Collected data entries:

================================

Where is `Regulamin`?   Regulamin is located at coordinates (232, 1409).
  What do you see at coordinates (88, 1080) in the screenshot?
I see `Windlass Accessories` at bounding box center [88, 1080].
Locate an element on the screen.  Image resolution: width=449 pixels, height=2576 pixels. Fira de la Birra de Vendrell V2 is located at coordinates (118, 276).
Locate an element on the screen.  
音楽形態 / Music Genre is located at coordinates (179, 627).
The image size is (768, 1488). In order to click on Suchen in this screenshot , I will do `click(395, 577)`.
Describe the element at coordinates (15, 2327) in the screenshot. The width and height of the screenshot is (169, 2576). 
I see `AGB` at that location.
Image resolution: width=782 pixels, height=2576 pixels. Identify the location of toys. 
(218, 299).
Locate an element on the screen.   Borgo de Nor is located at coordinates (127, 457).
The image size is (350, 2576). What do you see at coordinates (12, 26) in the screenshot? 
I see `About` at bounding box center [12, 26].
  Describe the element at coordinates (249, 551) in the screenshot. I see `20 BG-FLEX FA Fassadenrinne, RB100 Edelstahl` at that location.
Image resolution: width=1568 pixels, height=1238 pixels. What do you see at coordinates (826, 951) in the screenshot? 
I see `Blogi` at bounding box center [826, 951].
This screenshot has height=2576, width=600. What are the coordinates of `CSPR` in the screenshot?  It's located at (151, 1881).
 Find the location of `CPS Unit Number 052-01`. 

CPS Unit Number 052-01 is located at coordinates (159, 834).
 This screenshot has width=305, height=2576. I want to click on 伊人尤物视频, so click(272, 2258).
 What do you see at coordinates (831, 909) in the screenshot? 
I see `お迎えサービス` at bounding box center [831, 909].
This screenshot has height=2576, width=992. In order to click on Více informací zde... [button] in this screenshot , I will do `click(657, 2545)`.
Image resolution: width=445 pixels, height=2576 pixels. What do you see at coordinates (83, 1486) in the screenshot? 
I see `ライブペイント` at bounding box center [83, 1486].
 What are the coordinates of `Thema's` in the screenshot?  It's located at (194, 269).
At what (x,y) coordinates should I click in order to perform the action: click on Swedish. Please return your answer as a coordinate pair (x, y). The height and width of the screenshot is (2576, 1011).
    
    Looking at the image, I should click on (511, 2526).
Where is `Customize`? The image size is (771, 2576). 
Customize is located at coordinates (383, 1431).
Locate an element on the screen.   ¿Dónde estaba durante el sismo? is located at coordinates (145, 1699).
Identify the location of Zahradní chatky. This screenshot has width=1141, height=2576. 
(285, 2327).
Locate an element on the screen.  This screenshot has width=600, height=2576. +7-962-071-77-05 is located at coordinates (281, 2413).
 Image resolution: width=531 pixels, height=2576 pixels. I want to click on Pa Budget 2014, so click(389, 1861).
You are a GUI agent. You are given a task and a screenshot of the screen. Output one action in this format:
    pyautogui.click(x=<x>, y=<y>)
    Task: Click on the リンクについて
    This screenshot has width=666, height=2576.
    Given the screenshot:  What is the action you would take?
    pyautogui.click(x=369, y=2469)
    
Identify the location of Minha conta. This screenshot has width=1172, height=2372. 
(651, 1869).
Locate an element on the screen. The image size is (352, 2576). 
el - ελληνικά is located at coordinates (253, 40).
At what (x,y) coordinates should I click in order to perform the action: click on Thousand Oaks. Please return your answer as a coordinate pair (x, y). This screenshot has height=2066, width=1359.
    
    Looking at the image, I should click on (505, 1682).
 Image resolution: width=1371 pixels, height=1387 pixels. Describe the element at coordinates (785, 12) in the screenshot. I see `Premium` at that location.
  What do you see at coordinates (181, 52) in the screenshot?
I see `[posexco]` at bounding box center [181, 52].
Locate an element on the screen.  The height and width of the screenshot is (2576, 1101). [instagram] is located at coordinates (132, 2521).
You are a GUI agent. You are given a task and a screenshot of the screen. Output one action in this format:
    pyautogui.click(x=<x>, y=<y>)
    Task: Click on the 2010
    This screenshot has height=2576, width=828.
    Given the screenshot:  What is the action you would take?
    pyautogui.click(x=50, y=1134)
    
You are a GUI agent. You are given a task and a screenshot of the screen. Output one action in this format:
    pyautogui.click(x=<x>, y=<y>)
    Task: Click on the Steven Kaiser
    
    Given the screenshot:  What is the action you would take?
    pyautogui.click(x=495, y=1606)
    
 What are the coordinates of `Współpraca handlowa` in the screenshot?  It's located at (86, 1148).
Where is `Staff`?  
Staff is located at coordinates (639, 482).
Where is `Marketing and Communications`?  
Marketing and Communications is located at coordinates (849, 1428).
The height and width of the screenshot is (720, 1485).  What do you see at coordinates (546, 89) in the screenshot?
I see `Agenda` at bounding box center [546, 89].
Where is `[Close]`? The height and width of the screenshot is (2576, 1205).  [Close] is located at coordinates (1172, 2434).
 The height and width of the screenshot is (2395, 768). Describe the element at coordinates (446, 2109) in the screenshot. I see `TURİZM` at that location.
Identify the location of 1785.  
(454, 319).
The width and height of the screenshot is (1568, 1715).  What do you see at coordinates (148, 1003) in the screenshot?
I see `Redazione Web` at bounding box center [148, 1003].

================================

PROBLEM TO WORK ON: Transcribe the records in full, so that each line reads exactly as before.

OUTPUT BELOW:
Where is `Regulamin`?   Regulamin is located at coordinates (232, 1409).
  What do you see at coordinates (88, 1080) in the screenshot?
I see `Windlass Accessories` at bounding box center [88, 1080].
Locate an element on the screen.  Image resolution: width=449 pixels, height=2576 pixels. Fira de la Birra de Vendrell V2 is located at coordinates (118, 276).
Locate an element on the screen.  
音楽形態 / Music Genre is located at coordinates (179, 627).
The image size is (768, 1488). In order to click on Suchen in this screenshot , I will do `click(395, 577)`.
Describe the element at coordinates (15, 2327) in the screenshot. The width and height of the screenshot is (169, 2576). 
I see `AGB` at that location.
Image resolution: width=782 pixels, height=2576 pixels. Identify the location of toys. 
(218, 299).
Locate an element on the screen.   Borgo de Nor is located at coordinates (127, 457).
The image size is (350, 2576). What do you see at coordinates (12, 26) in the screenshot? 
I see `About` at bounding box center [12, 26].
  Describe the element at coordinates (249, 551) in the screenshot. I see `20 BG-FLEX FA Fassadenrinne, RB100 Edelstahl` at that location.
Image resolution: width=1568 pixels, height=1238 pixels. What do you see at coordinates (826, 951) in the screenshot? 
I see `Blogi` at bounding box center [826, 951].
This screenshot has height=2576, width=600. What are the coordinates of `CSPR` in the screenshot?  It's located at (151, 1881).
 Find the location of `CPS Unit Number 052-01`. 

CPS Unit Number 052-01 is located at coordinates (159, 834).
 This screenshot has width=305, height=2576. I want to click on 伊人尤物视频, so click(272, 2258).
 What do you see at coordinates (831, 909) in the screenshot? 
I see `お迎えサービス` at bounding box center [831, 909].
This screenshot has height=2576, width=992. In order to click on Více informací zde... [button] in this screenshot , I will do `click(657, 2545)`.
Image resolution: width=445 pixels, height=2576 pixels. What do you see at coordinates (83, 1486) in the screenshot? 
I see `ライブペイント` at bounding box center [83, 1486].
 What are the coordinates of `Thema's` in the screenshot?  It's located at (194, 269).
At what (x,y) coordinates should I click in order to perform the action: click on Swedish. Please return your answer as a coordinate pair (x, y). The height and width of the screenshot is (2576, 1011).
    
    Looking at the image, I should click on (511, 2526).
Where is `Customize`? The image size is (771, 2576). 
Customize is located at coordinates (383, 1431).
Locate an element on the screen.   ¿Dónde estaba durante el sismo? is located at coordinates (145, 1699).
Identify the location of Zahradní chatky. This screenshot has width=1141, height=2576. 
(285, 2327).
Locate an element on the screen.  This screenshot has width=600, height=2576. +7-962-071-77-05 is located at coordinates (281, 2413).
 Image resolution: width=531 pixels, height=2576 pixels. I want to click on Pa Budget 2014, so click(389, 1861).
You are a GUI agent. You are given a task and a screenshot of the screen. Output one action in this format:
    pyautogui.click(x=<x>, y=<y>)
    Task: Click on the リンクについて
    This screenshot has width=666, height=2576.
    Given the screenshot:  What is the action you would take?
    pyautogui.click(x=369, y=2469)
    
Identify the location of Minha conta. This screenshot has width=1172, height=2372. 
(651, 1869).
Locate an element on the screen. The image size is (352, 2576). 
el - ελληνικά is located at coordinates (253, 40).
At what (x,y) coordinates should I click in order to perform the action: click on Thousand Oaks. Please return your answer as a coordinate pair (x, y). This screenshot has height=2066, width=1359.
    
    Looking at the image, I should click on (505, 1682).
 Image resolution: width=1371 pixels, height=1387 pixels. Describe the element at coordinates (785, 12) in the screenshot. I see `Premium` at that location.
  What do you see at coordinates (181, 52) in the screenshot?
I see `[posexco]` at bounding box center [181, 52].
Locate an element on the screen.  The height and width of the screenshot is (2576, 1101). [instagram] is located at coordinates (132, 2521).
You are a GUI agent. You are given a task and a screenshot of the screen. Output one action in this format:
    pyautogui.click(x=<x>, y=<y>)
    Task: Click on the 2010
    This screenshot has height=2576, width=828.
    Given the screenshot:  What is the action you would take?
    pyautogui.click(x=50, y=1134)
    
You are a GUI agent. You are given a task and a screenshot of the screen. Output one action in this format:
    pyautogui.click(x=<x>, y=<y>)
    Task: Click on the Steven Kaiser
    
    Given the screenshot:  What is the action you would take?
    pyautogui.click(x=495, y=1606)
    
 What are the coordinates of `Współpraca handlowa` in the screenshot?  It's located at (86, 1148).
Where is `Staff`?  
Staff is located at coordinates (639, 482).
Where is `Marketing and Communications`?  
Marketing and Communications is located at coordinates (849, 1428).
The height and width of the screenshot is (720, 1485).  What do you see at coordinates (546, 89) in the screenshot?
I see `Agenda` at bounding box center [546, 89].
Where is `[Close]`? The height and width of the screenshot is (2576, 1205).  [Close] is located at coordinates (1172, 2434).
 The height and width of the screenshot is (2395, 768). Describe the element at coordinates (446, 2109) in the screenshot. I see `TURİZM` at that location.
Identify the location of 1785.  
(454, 319).
The width and height of the screenshot is (1568, 1715).  What do you see at coordinates (148, 1003) in the screenshot?
I see `Redazione Web` at bounding box center [148, 1003].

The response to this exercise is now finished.